Exercise:
Below are the records. Transcribe them exactly.

Stored data entries:
■ ■ ■ ■ ■ ■ ■

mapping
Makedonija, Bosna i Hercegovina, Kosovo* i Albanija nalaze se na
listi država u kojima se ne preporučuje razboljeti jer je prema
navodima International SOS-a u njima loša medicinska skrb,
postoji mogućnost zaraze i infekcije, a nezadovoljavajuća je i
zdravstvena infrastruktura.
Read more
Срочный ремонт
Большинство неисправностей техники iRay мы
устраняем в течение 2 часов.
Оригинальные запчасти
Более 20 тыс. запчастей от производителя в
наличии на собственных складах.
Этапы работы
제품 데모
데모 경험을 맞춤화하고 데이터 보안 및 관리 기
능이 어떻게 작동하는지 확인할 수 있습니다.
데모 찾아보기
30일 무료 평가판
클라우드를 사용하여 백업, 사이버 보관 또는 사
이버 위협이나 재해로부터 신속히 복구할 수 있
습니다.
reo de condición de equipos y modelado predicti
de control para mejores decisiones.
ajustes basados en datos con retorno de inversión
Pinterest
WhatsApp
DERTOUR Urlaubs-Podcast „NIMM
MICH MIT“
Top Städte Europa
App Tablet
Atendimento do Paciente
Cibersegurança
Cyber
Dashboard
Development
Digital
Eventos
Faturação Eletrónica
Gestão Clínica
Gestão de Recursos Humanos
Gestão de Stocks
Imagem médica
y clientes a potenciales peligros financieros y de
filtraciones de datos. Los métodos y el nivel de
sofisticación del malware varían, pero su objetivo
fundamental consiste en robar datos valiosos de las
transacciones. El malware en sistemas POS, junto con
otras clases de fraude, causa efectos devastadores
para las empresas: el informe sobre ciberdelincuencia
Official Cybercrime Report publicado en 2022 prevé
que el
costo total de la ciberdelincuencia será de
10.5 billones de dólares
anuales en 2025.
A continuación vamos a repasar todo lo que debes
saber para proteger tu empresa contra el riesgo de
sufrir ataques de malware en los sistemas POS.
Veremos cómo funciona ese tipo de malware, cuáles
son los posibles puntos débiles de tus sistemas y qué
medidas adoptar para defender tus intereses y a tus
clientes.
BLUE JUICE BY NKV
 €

■ ■ ■ ■ ■ ■ ■

Solution:
mapping
Makedonija, Bosna i Hercegovina, Kosovo* i Albanija nalaze se na
listi država u kojima se ne preporučuje razboljeti jer je prema
navodima International SOS-a u njima loša medicinska skrb,
postoji mogućnost zaraze i infekcije, a nezadovoljavajuća je i
zdravstvena infrastruktura.
Read more
Срочный ремонт
Большинство неисправностей техники iRay мы
устраняем в течение 2 часов.
Оригинальные запчасти
Более 20 тыс. запчастей от производителя в
наличии на собственных складах.
Этапы работы
제품 데모
데모 경험을 맞춤화하고 데이터 보안 및 관리 기
능이 어떻게 작동하는지 확인할 수 있습니다.
데모 찾아보기
30일 무료 평가판
클라우드를 사용하여 백업, 사이버 보관 또는 사
이버 위협이나 재해로부터 신속히 복구할 수 있
습니다.
reo de condición de equipos y modelado predicti
de control para mejores decisiones.
ajustes basados en datos con retorno de inversión
Pinterest
WhatsApp
DERTOUR Urlaubs-Podcast „NIMM
MICH MIT“
Top Städte Europa
App Tablet
Atendimento do Paciente
Cibersegurança
Cyber
Dashboard
Development
Digital
Eventos
Faturação Eletrónica
Gestão Clínica
Gestão de Recursos Humanos
Gestão de Stocks
Imagem médica
y clientes a potenciales peligros financieros y de
filtraciones de datos. Los métodos y el nivel de
sofisticación del malware varían, pero su objetivo
fundamental consiste en robar datos valiosos de las
transacciones. El malware en sistemas POS, junto con
otras clases de fraude, causa efectos devastadores
para las empresas: el informe sobre ciberdelincuencia
Official Cybercrime Report publicado en 2022 prevé
que el
costo total de la ciberdelincuencia será de
10.5 billones de dólares
anuales en 2025.
A continuación vamos a repasar todo lo que debes
saber para proteger tu empresa contra el riesgo de
sufrir ataques de malware en los sistemas POS.
Veremos cómo funciona ese tipo de malware, cuáles
son los posibles puntos débiles de tus sistemas y qué
medidas adoptar para defender tus intereses y a tus
clientes.
BLUE JUICE BY NKV
 €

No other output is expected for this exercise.